= GALA Queer Archive =

The GALA Queer Archive (previously known as the Gay and Lesbian Memory in Action), also known by its acronym, GALA, is an organization that documents social and legal history of LGBTIQA+ individuals and organizations in South Africa and attempts to correct prevailing stereotypes and misperceptions about same-sex relationships in Africa.

==The organization==

GALA was formed in 1997 as an offshoot of the South African History Archives, it was fashioned after Homodok in Netherlands and the Lesbian Herstory Archives in U.S. The name of the organization was previously known as The Gay and Lesbian Archives of South Africa from where it got the acronym GALA. In 2007, the name was changed to its present form.

The archives of GALA is located at the Historical Papers department of the William Cullen Library at University of the Witwatersrand. The archives contains social, political and constitutional aspects of LGBTIQA+ lives in South Africa.
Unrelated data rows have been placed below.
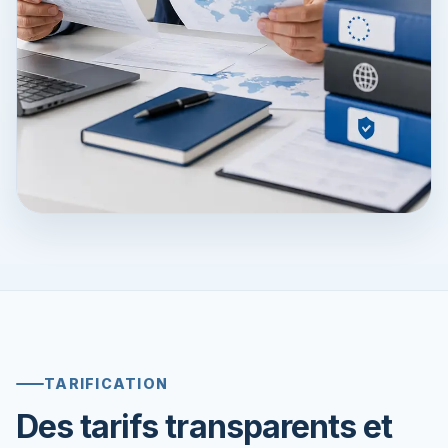
TARIFICATION
Des tarifs transparents et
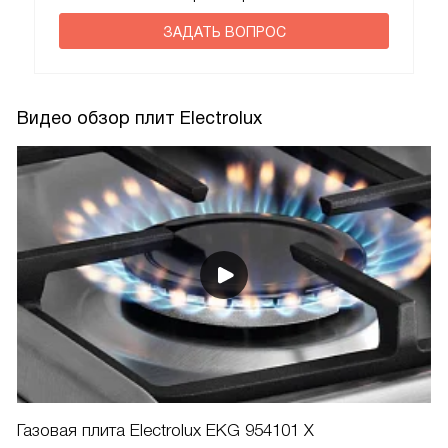
ЗАДАТЬ ВОПРОС
Видео обзор плит Electrolux
Газовая плита Electrolux EKG 954101 X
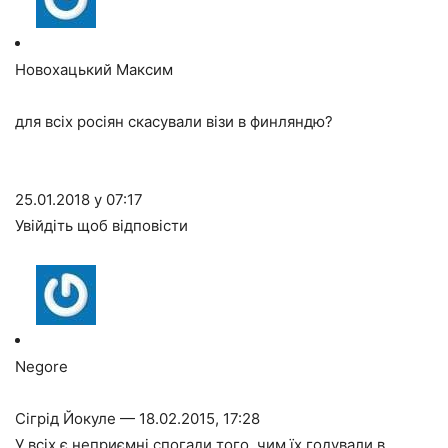
Новохацький Максим
для всіх росіян скасували візи в финляндю?
25.01.2018 у 07:17
Увійдіть щоб відповісти
Negore
Сігрід Йокуле — 18.02.2015, 17:28
У всіх є неприємні спогади того, чим їх годували в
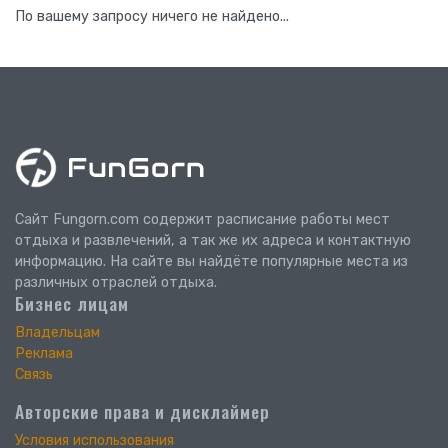
По вашему запросу ничего не найдено...
Сайт Fungorn.com содержит расписание работы мест
отдыха и развлечений, а так же их адреса и контактную
информацию. На сайте вы найдёте популярные места из
различных отраслей отдыха.
Бизнес лицам
Владельцам
Реклама
Связь
Авторские права и дисклаймер
Условия использования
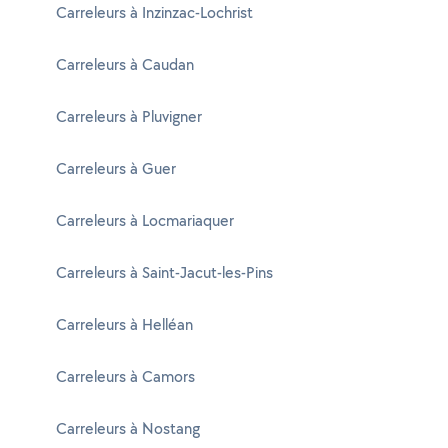
Carreleurs à Inzinzac-Lochrist
Carreleurs à Caudan
Carreleurs à Pluvigner
Carreleurs à Guer
Carreleurs à Locmariaquer
Carreleurs à Saint-Jacut-les-Pins
Carreleurs à Helléan
Carreleurs à Camors
Carreleurs à Nostang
Documents in the archives include legal notes, oral history of LGBT in South Africa, records of South African LGBT organizations, intimate documents submitted by individuals and photographs.

==Projects==

GALA organizes and participates in educational programs and training that encourages equality in South Africa. In the late 1990s, it developed an oral history project partly to improve the stories of lesbians in its archives. Another project, African Women's Oral History was initiated in 2003 to include Southern and Eastern African countries. In May 2015, it coordinated a workshop to promote equality in the workplace and raise awareness about homophobia in the workplace.
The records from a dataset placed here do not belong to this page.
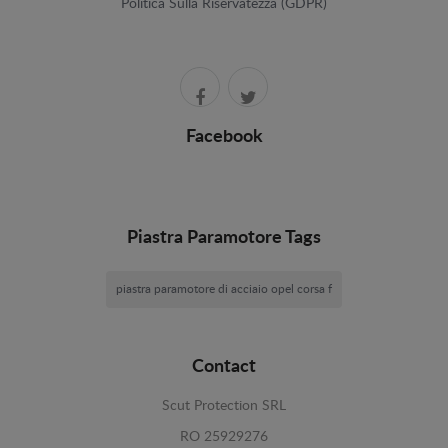
Politica Sulla Riservatezza (GDPR)
Facebook
Piastra Paramotore Tags
piastra paramotore di acciaio opel corsa f
Contact
Scut Protection SRL
RO 25929276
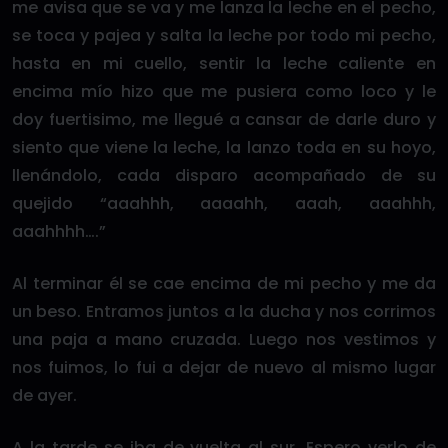
me avisa que se va y me lanza la leche en el pecho,
se toca y pajea y salta la leche por todo mi pecho,
hasta en mi cuello, sentir la leche caliente en
encima mío hizo que me pusiera como loco y le
doy fuertisimo, me llegué a cansar de darle duro y
siento que viene la leche, la lanzo toda en su hoyo,
llenándolo, cada disparo acompañado de su
quejido “aaahhh, aaaahh, aaah, aaahhh,
aaahhhh….”
Al terminar él se cae encima de mi pecho y me da
un beso. Entramos juntos a la ducha y nos corrimos
una paja a mano cruzada. Luego nos vestimos y
nos fuimos, lo fui a dejar de nuevo al mismo lugar
de ayer.
A la tarde se iba de vuelta al sur. Espero verlo de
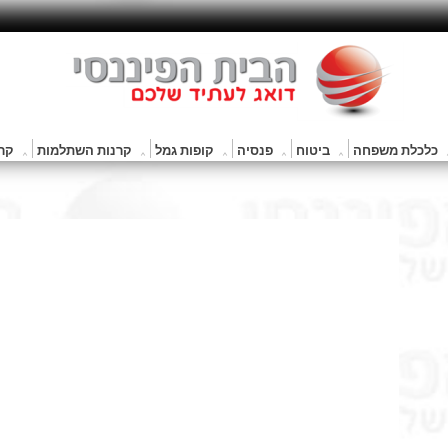
כלכלת משפחה
ביטוח
פנסיה
קופות גמל
קרנות השתלמות
קרנ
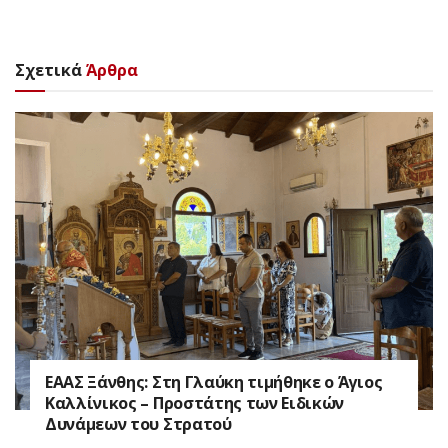
Σχετικά
Άρθρα
EAAΣ Ξάνθης: Στη Γλαύκη τιμήθηκε ο Άγιος
Καλλίνικος – Προστάτης των Ειδικών
Δυνάμεων του Στρατού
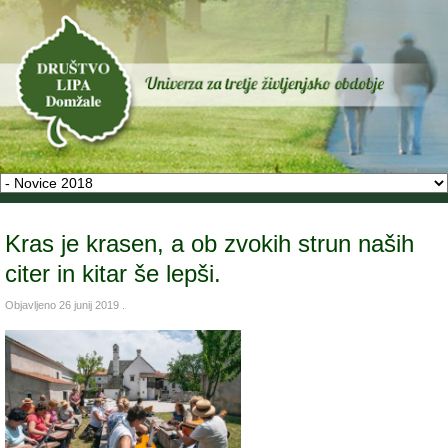
Kras je krasen, a ob zvokih strun naših
citer in kitar še lepši.
Objavljeno
26 junij 2019
.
GALA also publishes writing by and about LGBT people under the imprint MaThoko's Books. Founded in 2011, the imprint has published a number of books, including Queer Africa: New and Collected Fiction which won the 2014 Lambda Literary Award for an LGBT anthology.

MaThoko's Books is named for a South African woman who ran an illegal tavern in KwaThema in the 1980s and 1990s. The tavern became noteworthy as the headquarters of the Gay and Lesbian Organization of the Witwatersrand, an LGBT activism organisation founded by South African activists Simon Nkoli, Beverly Ditsie and Linda Ngcobo.